Aim of the task: From the data below, retype exactly the lines starting with the one that contains "scoata ceva bani" and ending with the one that contains "Prin stabilirea acestei", both included.

Provided records:
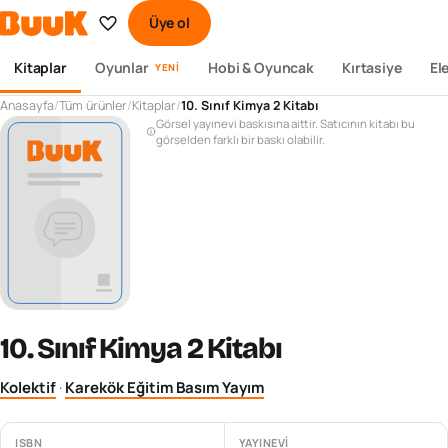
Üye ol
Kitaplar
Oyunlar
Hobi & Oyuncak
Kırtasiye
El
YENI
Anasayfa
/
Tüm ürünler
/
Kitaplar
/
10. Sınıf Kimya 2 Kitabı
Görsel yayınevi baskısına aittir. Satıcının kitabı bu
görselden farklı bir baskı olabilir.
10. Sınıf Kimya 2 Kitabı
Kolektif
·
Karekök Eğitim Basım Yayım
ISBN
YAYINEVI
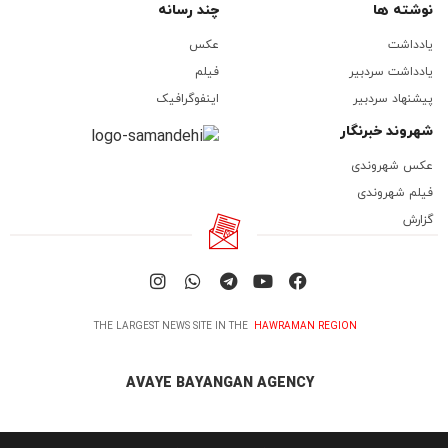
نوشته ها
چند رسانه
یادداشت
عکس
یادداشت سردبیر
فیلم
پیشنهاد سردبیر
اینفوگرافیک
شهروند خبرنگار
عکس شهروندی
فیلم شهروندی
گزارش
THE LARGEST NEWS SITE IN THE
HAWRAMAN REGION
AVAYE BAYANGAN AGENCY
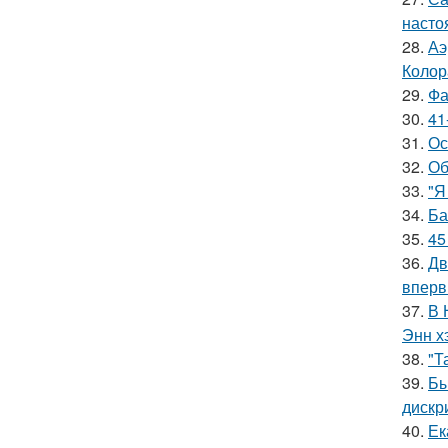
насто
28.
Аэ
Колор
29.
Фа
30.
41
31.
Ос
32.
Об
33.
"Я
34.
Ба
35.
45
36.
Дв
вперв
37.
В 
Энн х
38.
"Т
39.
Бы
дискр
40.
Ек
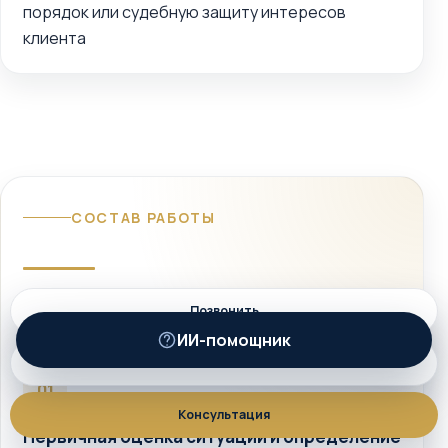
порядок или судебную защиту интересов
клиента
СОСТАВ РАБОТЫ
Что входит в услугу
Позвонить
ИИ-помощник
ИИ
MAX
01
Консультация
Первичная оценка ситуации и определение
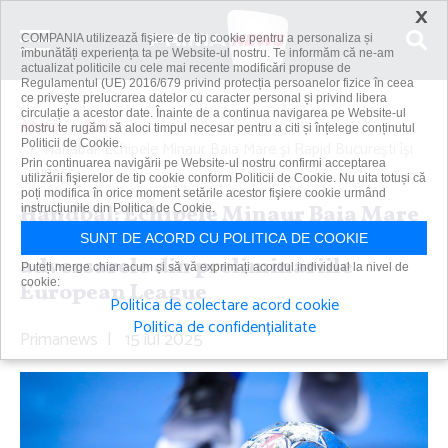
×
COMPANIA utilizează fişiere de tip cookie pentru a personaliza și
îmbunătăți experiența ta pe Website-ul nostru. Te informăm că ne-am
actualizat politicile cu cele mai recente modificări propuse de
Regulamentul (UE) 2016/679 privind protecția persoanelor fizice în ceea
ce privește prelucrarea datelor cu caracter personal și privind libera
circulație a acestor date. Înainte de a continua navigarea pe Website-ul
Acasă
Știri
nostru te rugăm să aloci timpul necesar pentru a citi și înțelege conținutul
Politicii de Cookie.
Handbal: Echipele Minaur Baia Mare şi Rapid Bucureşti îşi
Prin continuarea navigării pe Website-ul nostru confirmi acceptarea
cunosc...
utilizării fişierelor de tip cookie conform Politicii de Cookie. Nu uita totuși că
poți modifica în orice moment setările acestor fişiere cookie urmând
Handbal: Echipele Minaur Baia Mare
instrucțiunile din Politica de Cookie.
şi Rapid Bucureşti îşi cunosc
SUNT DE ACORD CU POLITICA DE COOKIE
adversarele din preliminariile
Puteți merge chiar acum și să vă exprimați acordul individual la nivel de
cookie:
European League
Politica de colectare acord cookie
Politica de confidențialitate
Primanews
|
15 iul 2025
--
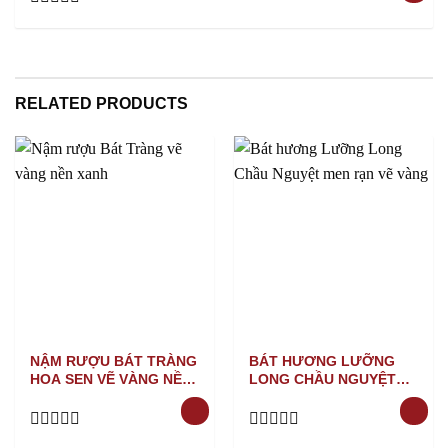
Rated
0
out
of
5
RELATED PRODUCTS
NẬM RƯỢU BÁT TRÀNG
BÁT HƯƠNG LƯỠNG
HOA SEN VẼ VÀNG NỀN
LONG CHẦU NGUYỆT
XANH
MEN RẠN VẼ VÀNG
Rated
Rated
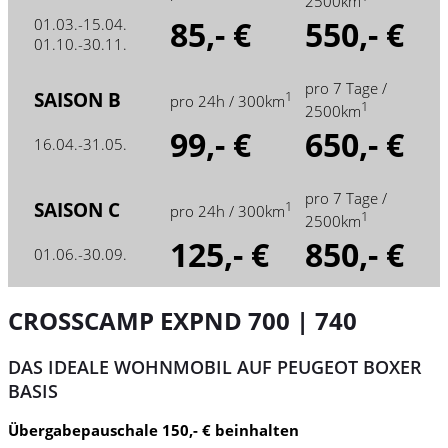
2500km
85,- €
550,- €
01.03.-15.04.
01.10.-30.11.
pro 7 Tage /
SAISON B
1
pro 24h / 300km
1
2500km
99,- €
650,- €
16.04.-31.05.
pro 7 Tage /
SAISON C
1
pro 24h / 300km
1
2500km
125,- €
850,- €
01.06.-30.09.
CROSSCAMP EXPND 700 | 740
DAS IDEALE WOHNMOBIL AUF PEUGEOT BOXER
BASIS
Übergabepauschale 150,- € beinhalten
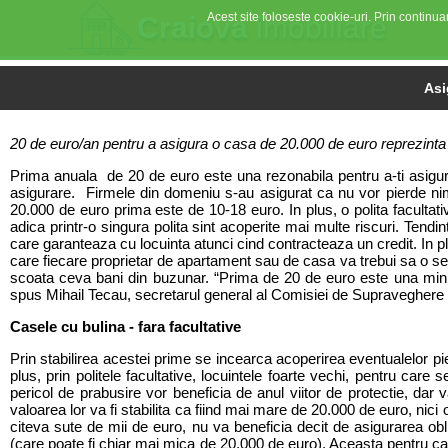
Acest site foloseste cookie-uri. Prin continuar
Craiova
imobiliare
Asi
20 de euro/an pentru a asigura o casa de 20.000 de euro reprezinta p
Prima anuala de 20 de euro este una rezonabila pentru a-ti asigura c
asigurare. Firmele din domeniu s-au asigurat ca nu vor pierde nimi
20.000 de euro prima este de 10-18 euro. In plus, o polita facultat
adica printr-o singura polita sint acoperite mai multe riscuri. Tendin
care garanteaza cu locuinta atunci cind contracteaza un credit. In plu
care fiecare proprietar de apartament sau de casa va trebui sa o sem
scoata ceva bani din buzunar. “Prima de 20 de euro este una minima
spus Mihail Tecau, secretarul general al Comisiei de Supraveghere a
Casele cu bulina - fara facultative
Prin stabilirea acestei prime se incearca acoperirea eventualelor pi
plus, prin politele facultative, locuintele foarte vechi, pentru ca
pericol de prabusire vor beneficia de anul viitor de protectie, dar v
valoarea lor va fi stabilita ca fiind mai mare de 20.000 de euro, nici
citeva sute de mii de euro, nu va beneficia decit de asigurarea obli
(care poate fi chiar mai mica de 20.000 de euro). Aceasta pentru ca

Expected answer:
scoata ceva bani din buzunar. “Prima de 20 de euro este una minima
spus Mihail Tecau, secretarul general al Comisiei de Supraveghere a
Casele cu bulina - fara facultative
Prin stabilirea acestei prime se incearca acoperirea eventualelor pi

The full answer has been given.